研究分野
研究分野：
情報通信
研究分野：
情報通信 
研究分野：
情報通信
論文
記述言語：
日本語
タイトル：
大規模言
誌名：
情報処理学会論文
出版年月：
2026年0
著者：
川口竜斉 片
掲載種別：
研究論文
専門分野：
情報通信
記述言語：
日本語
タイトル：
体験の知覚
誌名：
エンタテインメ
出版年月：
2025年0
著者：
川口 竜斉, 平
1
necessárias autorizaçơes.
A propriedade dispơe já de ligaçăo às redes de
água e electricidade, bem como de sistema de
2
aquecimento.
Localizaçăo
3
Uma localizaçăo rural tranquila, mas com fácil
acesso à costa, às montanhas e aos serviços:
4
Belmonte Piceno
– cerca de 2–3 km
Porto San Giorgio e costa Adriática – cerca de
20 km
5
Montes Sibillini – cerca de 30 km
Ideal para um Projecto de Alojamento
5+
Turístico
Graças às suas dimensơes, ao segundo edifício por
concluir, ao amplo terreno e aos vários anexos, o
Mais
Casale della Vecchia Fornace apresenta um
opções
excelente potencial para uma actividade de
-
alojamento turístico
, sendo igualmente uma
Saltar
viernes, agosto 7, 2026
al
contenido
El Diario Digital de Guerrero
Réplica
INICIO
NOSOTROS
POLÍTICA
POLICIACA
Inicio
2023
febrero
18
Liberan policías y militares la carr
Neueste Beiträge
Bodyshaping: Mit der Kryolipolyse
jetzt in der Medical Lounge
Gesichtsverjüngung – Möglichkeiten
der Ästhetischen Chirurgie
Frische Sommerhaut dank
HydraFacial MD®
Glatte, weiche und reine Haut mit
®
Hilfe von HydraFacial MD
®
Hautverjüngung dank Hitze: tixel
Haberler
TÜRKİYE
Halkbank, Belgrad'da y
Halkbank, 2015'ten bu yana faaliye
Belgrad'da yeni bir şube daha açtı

__Problem statement__. Show me all lines in the records that contain "costa".

__Problem solution__.
acesso à costa, às montanhas e aos serviços:
Porto San Giorgio e costa Adriática – cerca de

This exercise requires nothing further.